_Task to carry out:_ Starting with the line in which "A Diamond for Generations" appears, give back every line exactly as written until the listing ends, excluding pictures.

_Source data:_
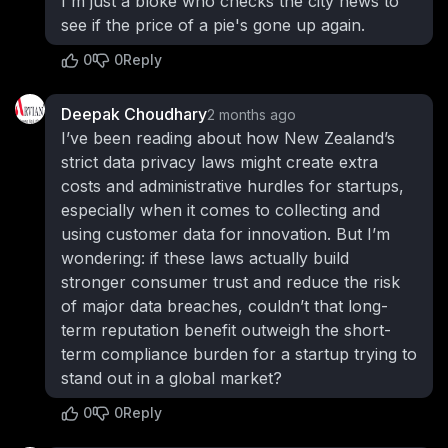
I'm just a bloke who checks the city news to
see if the price of a pie's gone up again.
0
0
Reply
Deepak Choudhary
2 months ago
I’ve been reading about how New Zealand’s
strict data privacy laws might create extra
costs and administrative hurdles for startups,
especially when it comes to collecting and
using customer data for innovation. But I’m
wondering: if these laws actually build
stronger consumer trust and reduce the risk
of major data breaches, couldn’t that long-
term reputation benefit outweigh the short-
term compliance burden for a startup trying to
stand out in a global market?
0
0
Reply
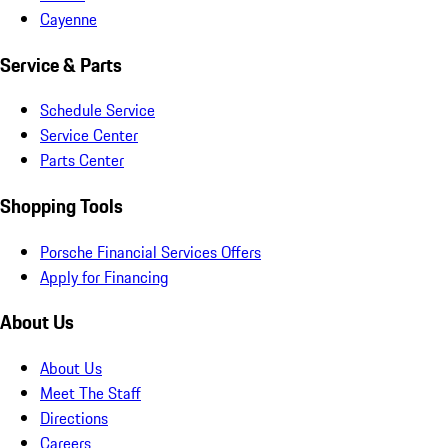
Cayenne
Service & Parts
Schedule Service
Service Center
Parts Center
Shopping Tools
Porsche Financial Services Offers
Apply for Financing
About Us
About Us
Meet The Staff
Directions
Careers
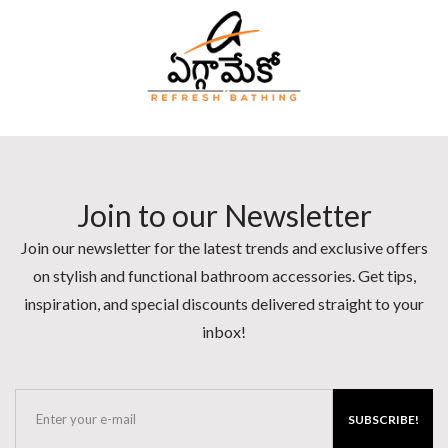
Join to our Newsletter
Join our newsletter for the latest trends and exclusive offers
on stylish and functional bathroom accessories. Get tips,
inspiration, and special discounts delivered straight to your
inbox!
SUBSCRIBE!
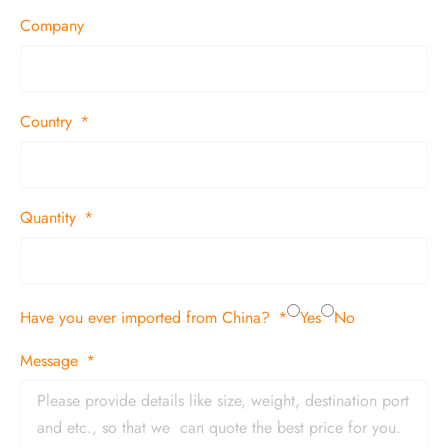
Company
Country
Quantity
Have you ever imported from China?
Yes
No
Message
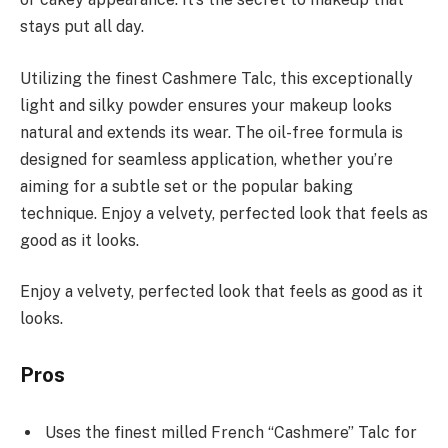
stays put all day.
Utilizing the finest Cashmere Talc, this exceptionally
light and silky powder ensures your makeup looks
natural and extends its wear. The oil-free formula is
designed for seamless application, whether you’re
aiming for a subtle set or the popular baking
technique. Enjoy a velvety, perfected look that feels as
good as it looks.
Enjoy a velvety, perfected look that feels as good as it
looks.
Pros
Uses the finest milled French “Cashmere” Talc for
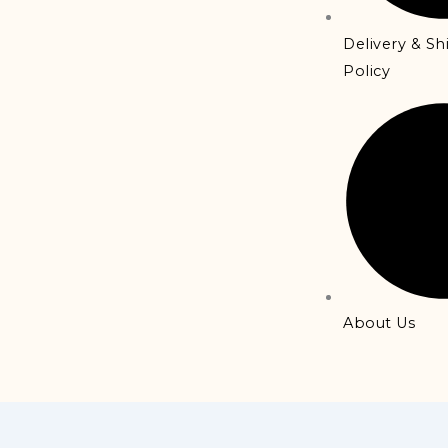
Delivery & S
Policy
About Us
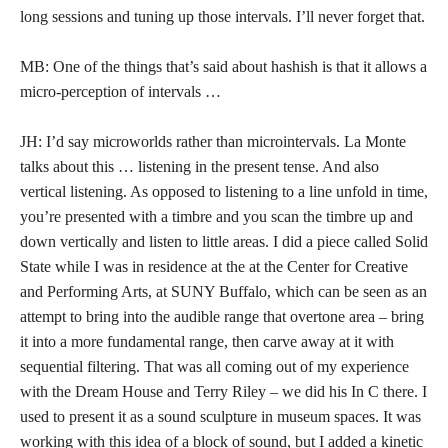
long sessions and tuning up those intervals. I’ll never forget that.
MB: One of the things that’s said about hashish is that it allows a
micro-perception of intervals …
JH: I’d say microworlds rather than microintervals. La Monte
talks about this … listening in the present tense. And also
vertical listening. As opposed to listening to a line unfold in time,
you’re presented with a timbre and you scan the timbre up and
down vertically and listen to little areas. I did a piece called Solid
State while I was in residence at the at the Center for Creative
and Performing Arts, at SUNY Buffalo, which can be seen as an
attempt to bring into the audible range that overtone area – bring
it into a more fundamental range, then carve away at it with
sequential filtering. That was all coming out of my experience
with the Dream House and Terry Riley – we did his In C there. I
used to present it as a sound sculpture in museum spaces. It was
working with this idea of a block of sound, but I added a kinetic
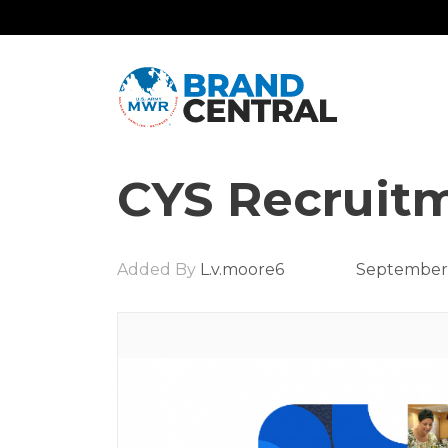
CYS Recruitm
Added By
L.v.moore6
September 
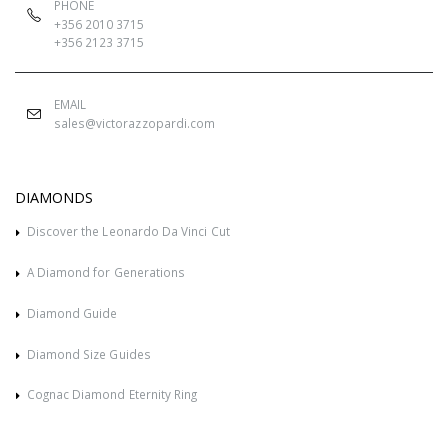
PHONE
+356 2010 3715
+356 2123 3715
EMAIL
sales@victorazzopardi.com
DIAMONDS
Discover the Leonardo Da Vinci Cut
A Diamond for Generations
Diamond Guide
Diamond Size Guides
Cognac Diamond Eternity Ring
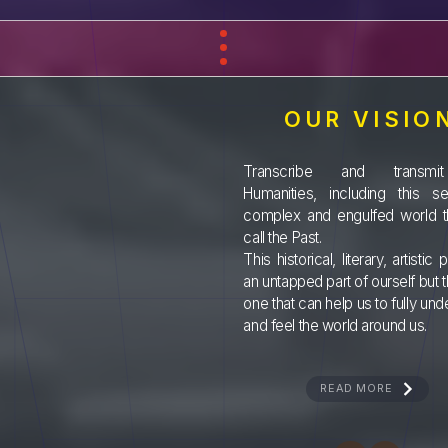
OUR VISIO
Transcribe and transmi
Humanities, including this sen
complex and engulfed world t
call the Past.
This historical, literary, artistic p
an untapped part of ourself but 
one that can help us to fully un
and feel the world around us.
READ MORE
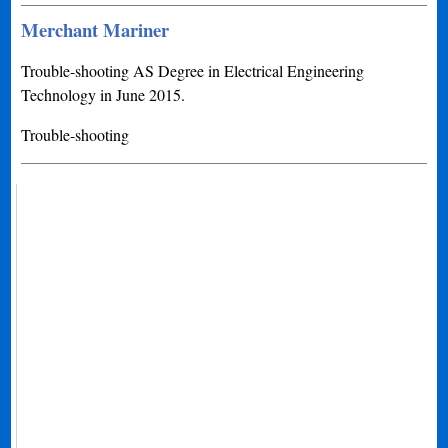
Merchant Mariner
Trouble-shooting AS Degree in Electrical Engineering
Technology in June 2015.
Trouble-shooting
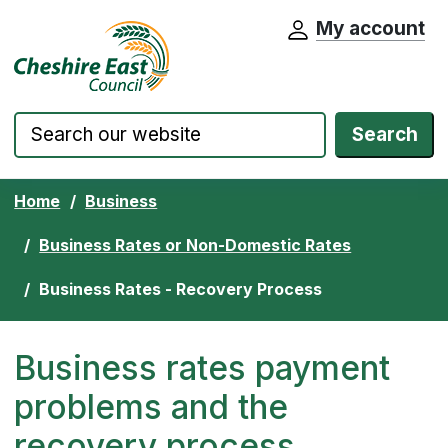
My account
Cheshire East Council website home pa
Skip to content
Search
Home
Business
Business Rates or Non-Domestic Rates
Business Rates - Recovery Process
Business rates payment
problems and the
recovery process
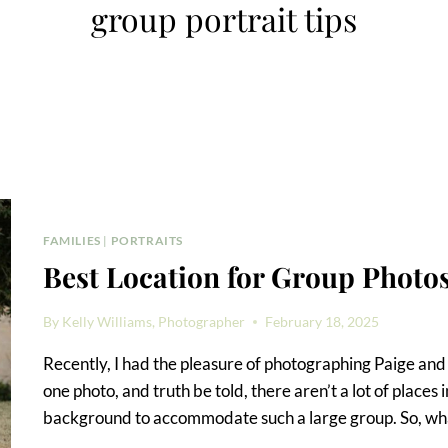
group portrait tips
FAMILIES
|
PORTRAITS
Best Location for Group Phot
By
Kelly Williams, Photographer
February 18, 2025
Recently, I had the pleasure of photographing Paige and h
one photo, and truth be told, there aren’t a lot of plac
background to accommodate such a large group. So, what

_Written response:_
A Diamond for Generations
Diamond Guide
Diamond Size Guides
Cognac Diamond Eternity Ring
OUR VISIO
Transcribe and transmi
Humanities, including this sen
complex and engulfed world t
call the Past.
This historical, literary, artistic p
an untapped part of ourself but 
one that can help us to fully un
and feel the world around us.
READ MORE
Merchant Mariner
Trouble-shooting AS Degree in Electrical Engineering
Technology in June 2015.
Trouble-shooting
My account
Cheshire East Council website home pa
Skip to content
Search
Home
Business
Business Rates or Non-Domestic Rates
Business Rates - Recovery Process
Business rates payment
problems and the
recovery process
group portrait tips
FAMILIES
|
PORTRAITS
Best Location for Group Phot
By
Kelly Williams, Photographer
February 18, 2025
Recently, I had the pleasure of photographing Paige and h
one photo, and truth be told, there aren’t a lot of plac
background to accommodate such a large group. So, what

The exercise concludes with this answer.